How much short interest is too much? There’s no
magic number, just rules of thumb. Let’s say I had compiled a list of shortable
stocks using a variety of technical and fundamental criteria. I would eliminate
stocks with short-interest ratios showing more than seven days to cover.
Expanding Short Interest Can
Be Bearish
Expansions in short interest in individual stocks
are a bearish sign. Again, there are no magic numbers. But keep your eye out for
increases from minimal short interest, say one to three days to cover in the
prior month, to some multiple of that amount. The smart money tends to move in
early on the short side. Once they get their positions on, they often feed bad
news to the financial press.
Beyond seven days to cover, watch out for
short-covering rallies. I would not be interested, for example, in a
short-interest expansion from 10 days to 15. Yes, such a short-interest
expansion could mean the stock is headed for real trouble. But at those levels,
it won’t take much to rattle the shorts and trigger a rally.
A bearish expansion of the short-interest ratio
can occur in one of two ways. Obviously, more short selling can occurring
relative to long positions, increasing the short interest in the stock.
Another tactic involves
shorting against the box. Let’s say a deep-pockets player establishes
both long and short positions in a stock. There are a number of reasons for
putting on a paired position. The market participant may have started with a
long position and enjoyed a run-up in share price, then shorted the stock as a
hedge. Or the market participant may be a bear.
In either case, the market participant decides to
bet outright on a price decline in the stock. So the player sells the long
position. Uncovering a big boxed position drives up the naked short interest.

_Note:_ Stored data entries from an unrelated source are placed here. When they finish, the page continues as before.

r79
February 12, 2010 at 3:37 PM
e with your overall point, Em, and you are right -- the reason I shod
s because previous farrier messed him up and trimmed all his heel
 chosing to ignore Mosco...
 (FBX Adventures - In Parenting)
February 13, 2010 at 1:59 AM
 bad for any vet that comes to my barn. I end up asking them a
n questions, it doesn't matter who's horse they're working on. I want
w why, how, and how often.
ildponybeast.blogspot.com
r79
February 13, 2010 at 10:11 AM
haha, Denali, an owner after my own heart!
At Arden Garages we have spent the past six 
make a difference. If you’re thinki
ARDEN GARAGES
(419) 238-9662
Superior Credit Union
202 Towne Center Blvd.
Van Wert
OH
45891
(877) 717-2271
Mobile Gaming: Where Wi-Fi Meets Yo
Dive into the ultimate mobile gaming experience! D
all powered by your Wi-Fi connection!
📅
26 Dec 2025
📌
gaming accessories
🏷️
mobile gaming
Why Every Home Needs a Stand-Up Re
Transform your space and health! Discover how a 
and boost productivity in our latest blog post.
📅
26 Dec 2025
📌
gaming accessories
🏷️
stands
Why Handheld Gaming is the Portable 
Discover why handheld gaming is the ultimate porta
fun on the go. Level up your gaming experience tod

(By the way, notice how this tactic enables a bear to go net short without
waiting for the uptick!)
Arithmetic Distortion
Every ratio, of course, consists of a numerator
and a denominator. The short-interest ratio consists of short interest as the
numerator and average daily volume as the denominator. So if you use
short-interest figures, be aware that a decline in the denominator (volume) will
inflate the ratio, assuming no offsetting decline in the numerator (short
interest).
Let’s go back to our example of XYZ stock. In
August, Nasdaq reported XYZ had a short interest of 500,000 shares and average
daily volume of 250,000. Imagine that in September, XYZ’s short interest
remained unchanged at 500,000 but average daily volume fell to 125,000. XYZ’s
short-interest ratio would swell to four days to cover. I would disregard the
expansion as any indication of increased bearishness.
Hedging and Arbitrage
Not everyone shorts on a bearish forecast. A
short position, for example, can hedge a long position during times of
acquisitions. Short sales are also used in convertible arbitrage. “Somebody
might short a stock and buy a convertible preferred in the same company,” Brown
said. “One might do that if one fears inherent risk in the equity but the yield
on the convertible preferred looks particularly good, or the conversion premium
is particularly attractive.”
So once you’ve compiled a list of stocks with
short-interest expansions with days to cover of less than seven, and you’ve
ruled out ratio inflation due to denominator contraction, then check the wires
for news on the stock to rule out the presence of M&A activity.